▶ Data in this exercise

==================================================

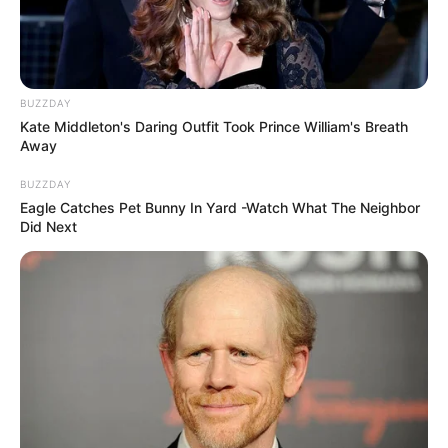
BUZZDAY
Kate Middleton's Daring Outfit Took Prince William's Breath
Away
BUZZDAY
Eagle Catches Pet Bunny In Yard -Watch What The Neighbor
Did Next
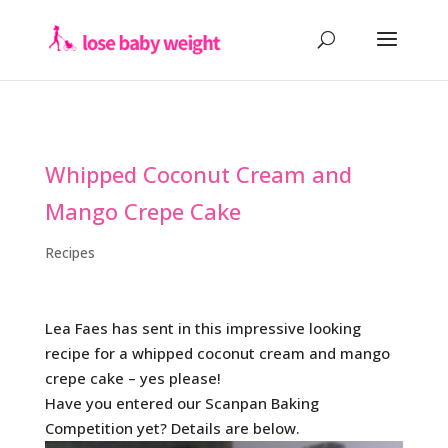
Whipped Coconut Cream and
Mango Crepe Cake
Recipes
Lea Faes has sent in this impressive looking
recipe for a whipped coconut cream and mango
crepe cake – yes please!
Have you entered our Scanpan Baking
Competition yet? Details are below.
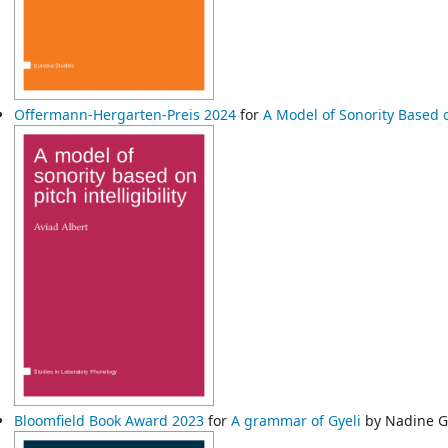
Offermann-Hergarten-Preis 2024
for
A Model of Sonority Based on
Bloomfield Book Award 2023
for
A grammar of Gyeli
by Nadine 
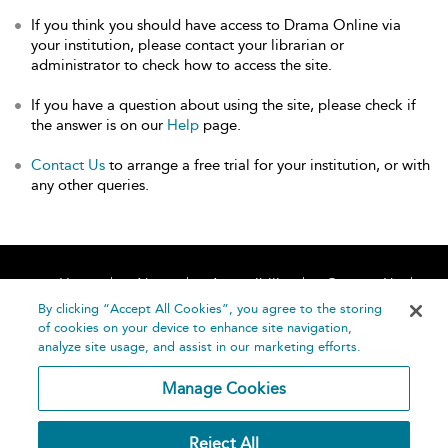
If you think you should have access to Drama Online via
your institution, please contact your librarian or
administrator to check how to access the site.
If you have a question about using the site, please check if
the answer is on our
Help
page.
Contact Us
to arrange a free trial for your institution, or with
any other queries.
Home
About
Accessibility
Contact Us
Help
By clicking “Accept All Cookies”, you agree to the storing
of cookies on your device to enhance site navigation,
analyze site usage, and assist in our marketing efforts.
Manage Cookies
©
Terms and
Reject All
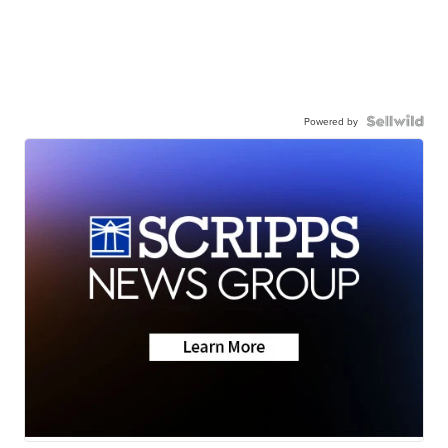
Powered by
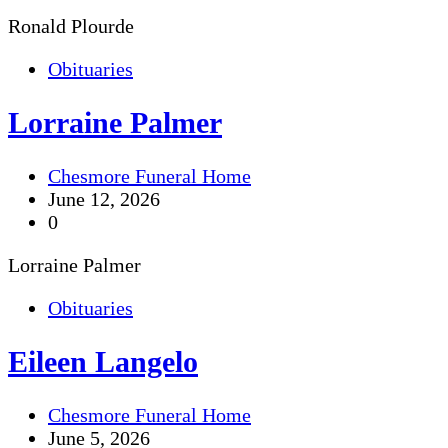
Ronald Plourde
Obituaries
Lorraine Palmer
Chesmore Funeral Home
June 12, 2026
0
Lorraine Palmer
Obituaries
Eileen Langelo
Chesmore Funeral Home
June 5, 2026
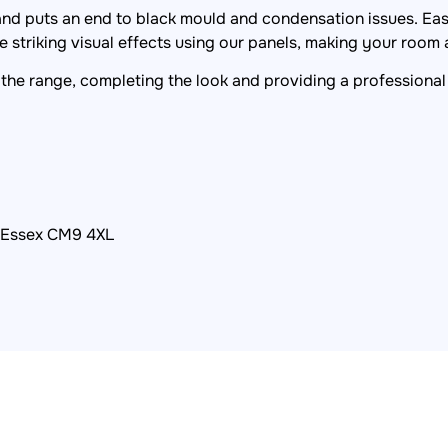
 and puts an end to black mould and condensation issues. Easy
 striking visual effects using our panels, making your room a
the range, completing the look and providing a professional 
, Essex CM9 4XL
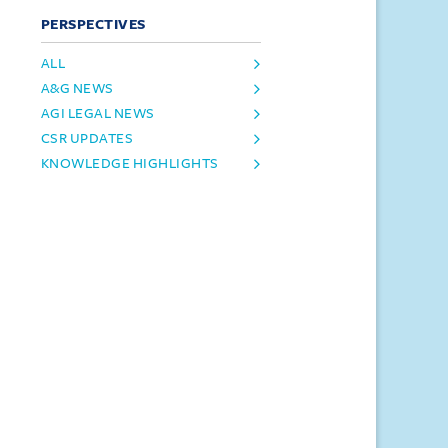
PERSPECTIVES
ALL
A&G NEWS
AGI LEGAL NEWS
CSR UPDATES
KNOWLEDGE HIGHLIGHTS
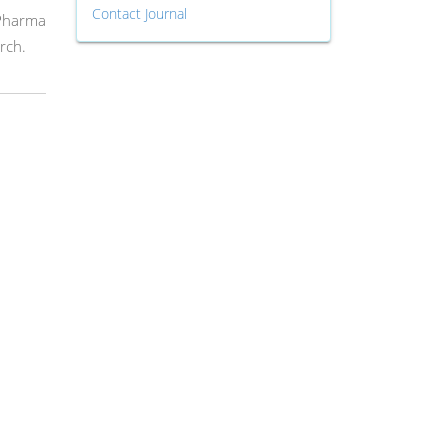
Contact Journal
 Pharma
rch.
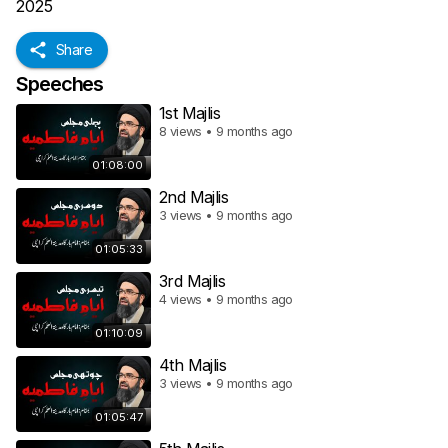
2025
Share
Speeches
1st Majlis
8 views • 9 months ago
01:08:00
2nd Majlis
3 views • 9 months ago
01:05:33
3rd Majlis
4 views • 9 months ago
01:10:09
4th Majlis
3 views • 9 months ago
01:05:47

==================================================

▶ Directions
Each line of the material that has the word "institution" belongs in the answer.

▶ Written response
your institution, please contact your librarian or
to arrange a free trial for your institution, or with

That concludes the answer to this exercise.